What you need to do>
Please count how many lines below contain the word "referral" and reply with only that number.

Material provided>
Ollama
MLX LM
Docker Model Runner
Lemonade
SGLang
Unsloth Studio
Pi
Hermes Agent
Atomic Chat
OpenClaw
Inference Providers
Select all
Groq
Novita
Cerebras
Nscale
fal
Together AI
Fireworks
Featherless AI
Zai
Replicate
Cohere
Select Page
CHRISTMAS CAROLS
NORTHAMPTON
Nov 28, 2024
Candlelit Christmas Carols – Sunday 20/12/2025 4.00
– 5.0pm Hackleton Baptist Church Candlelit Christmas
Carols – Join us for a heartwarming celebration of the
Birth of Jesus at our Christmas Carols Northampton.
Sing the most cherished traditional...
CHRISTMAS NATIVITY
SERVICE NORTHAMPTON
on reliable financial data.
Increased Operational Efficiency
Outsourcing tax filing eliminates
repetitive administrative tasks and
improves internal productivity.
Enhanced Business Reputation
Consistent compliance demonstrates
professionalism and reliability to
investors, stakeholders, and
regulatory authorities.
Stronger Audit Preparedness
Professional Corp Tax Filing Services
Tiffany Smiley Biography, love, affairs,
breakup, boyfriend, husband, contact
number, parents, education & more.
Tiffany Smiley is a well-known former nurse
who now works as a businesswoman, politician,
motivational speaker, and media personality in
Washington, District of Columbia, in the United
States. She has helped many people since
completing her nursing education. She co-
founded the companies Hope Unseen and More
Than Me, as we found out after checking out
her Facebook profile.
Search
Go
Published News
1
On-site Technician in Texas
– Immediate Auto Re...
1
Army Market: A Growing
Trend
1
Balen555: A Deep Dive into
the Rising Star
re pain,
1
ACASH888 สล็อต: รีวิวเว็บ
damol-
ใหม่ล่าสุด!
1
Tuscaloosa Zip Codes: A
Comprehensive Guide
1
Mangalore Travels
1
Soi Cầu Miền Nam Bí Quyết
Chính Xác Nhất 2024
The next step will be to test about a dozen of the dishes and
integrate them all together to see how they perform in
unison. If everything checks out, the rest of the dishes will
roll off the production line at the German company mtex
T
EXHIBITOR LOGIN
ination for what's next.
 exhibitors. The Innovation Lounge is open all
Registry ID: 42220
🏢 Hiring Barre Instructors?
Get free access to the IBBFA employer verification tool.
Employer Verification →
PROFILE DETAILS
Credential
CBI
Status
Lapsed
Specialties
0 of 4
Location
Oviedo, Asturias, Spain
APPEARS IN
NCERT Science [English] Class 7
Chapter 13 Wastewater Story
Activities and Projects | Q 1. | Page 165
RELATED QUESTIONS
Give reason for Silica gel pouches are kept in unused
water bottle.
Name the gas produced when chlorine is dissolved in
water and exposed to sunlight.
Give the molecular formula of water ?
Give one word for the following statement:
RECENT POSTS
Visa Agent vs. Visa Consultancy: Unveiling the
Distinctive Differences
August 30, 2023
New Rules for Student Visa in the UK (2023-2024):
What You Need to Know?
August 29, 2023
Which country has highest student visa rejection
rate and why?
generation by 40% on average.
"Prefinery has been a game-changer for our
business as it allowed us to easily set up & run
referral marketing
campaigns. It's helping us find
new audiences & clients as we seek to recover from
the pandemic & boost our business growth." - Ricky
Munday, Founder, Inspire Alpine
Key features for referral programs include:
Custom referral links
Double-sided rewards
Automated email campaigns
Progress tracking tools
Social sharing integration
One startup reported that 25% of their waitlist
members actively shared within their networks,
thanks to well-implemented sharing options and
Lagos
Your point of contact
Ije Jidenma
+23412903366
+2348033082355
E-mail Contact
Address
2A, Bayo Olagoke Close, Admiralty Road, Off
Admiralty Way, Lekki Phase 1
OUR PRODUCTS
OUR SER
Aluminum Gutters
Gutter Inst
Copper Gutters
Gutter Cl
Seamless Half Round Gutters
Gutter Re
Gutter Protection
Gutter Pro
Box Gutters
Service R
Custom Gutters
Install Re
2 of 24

Response to this task>
3